[mercury-users] Circular lists
Tyson Dowd
trd at cs.mu.oz.au
Fri Nov 28 13:35:50 AEDT 1997
On 27-Nov-1997, Paul Massey <pma at miscrit.be> wrote:
>
> :- pred death(int::in,int::out) is det.
> :- pragma(c_code, death(I::in,O::out),"{ int sp0; sp=I; O=sp0;}").
> ---------------------------------------------------------
>
> With this I get no warnings that I'm doing something
> dangerous/stupid. My system just crashes at a later point
> (all sorts of very unhelpful messages about
> cygwin-exception-handler being called, etc, on my WinNT).
>
> Given that the sp??? typo could be hidden in any piece of C
> code (in my code, the library or elsewhere) it could take
> alot of effort to find such a problem. So *my* programming
> efficiency drops. For me, I'd say a safe ELI means that *my*
> code being brain-dead or having typo's should not crash the
> Mercury system in a place over which I don't have any
> control.
As an aside note, we have been renaming variables and registers
in the runtime system to make it a little harder for these sorts
of typos to cause problems - sp (the Mercury stack pointer) is now
MR_sp. However, your point is still valid.

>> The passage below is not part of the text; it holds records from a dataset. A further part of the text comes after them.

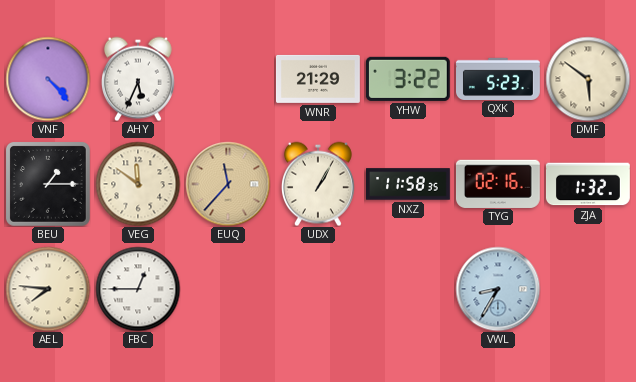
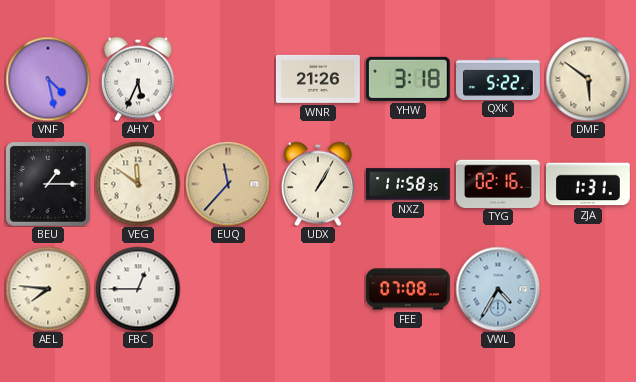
VNF: 4:23 -> 4:28
WNR: 21:29 -> 21:26
YHW: 3:22 -> 3:18
QXK: 5:23 -> 5:22
ZJA: 1:32 -> 1:31
FEE: none -> 07:08
VWL: 8:35 -> 4:35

> One of the things I liked about BIMProlog was that it had a
> number of levels in the ELI facilities. The top level being
> about as safe as its possible to get it (loads of checks,
> copying, etc), with a second level providing 'pass'
> parameters which had much of the protections removed (faster
> but more dangerous - although never as dangerous as the
> above).
>
> Having those multiple levels meant that I could use the
> safer/slower functions in less critical/infrequently used
> code and the faster/more dangerous code in the more critical
> sections (where I more often spend the time trying to remove
> redundant calls/debugging/testing/etc in any case). This at
> least meant when a problem occured that I could reduce the
> search space to those areas using the less-safe facilities.
>
> Mercury has at present only the lower level interface (my
> opinion). Wouldn't it be possible to add a higher-level
> facility which provides more checking so that I can make the
> above trade-off during my any development ?

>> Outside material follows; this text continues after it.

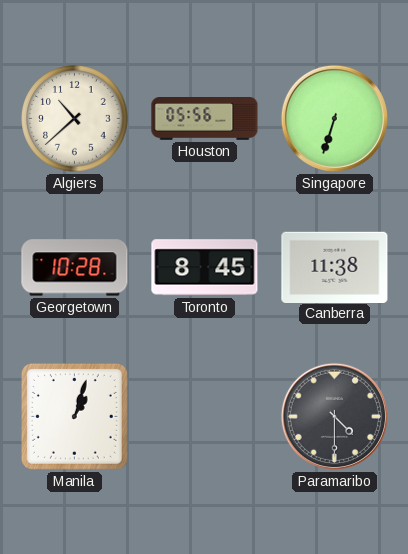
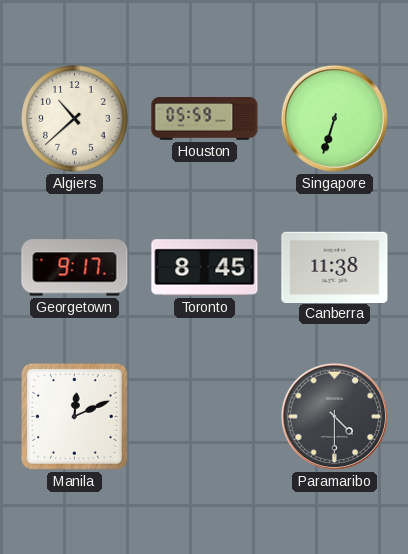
Houston: 05:56 -> 05:59
Georgetown: 10:28 -> 9:17
Manila: 1:03 -> 12:11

Yes. This is equivalent to what I suggested to Richard O'Keefe --
a "new" C interface (or new features for the existing one) for user
level access to C. This should include better typing (not just Word for
everything), and use of const.
I think the main thing we'd like to avoid is checking C syntax - if
possible, we should set the interface up so that it provides the
necessary environment to do safe C, and the C compiler can tell you
if what you are doing is not safe.
--
Tyson Dowd #
# Linux versus Windows is a
trd at cs.mu.oz.au # Win lose situation.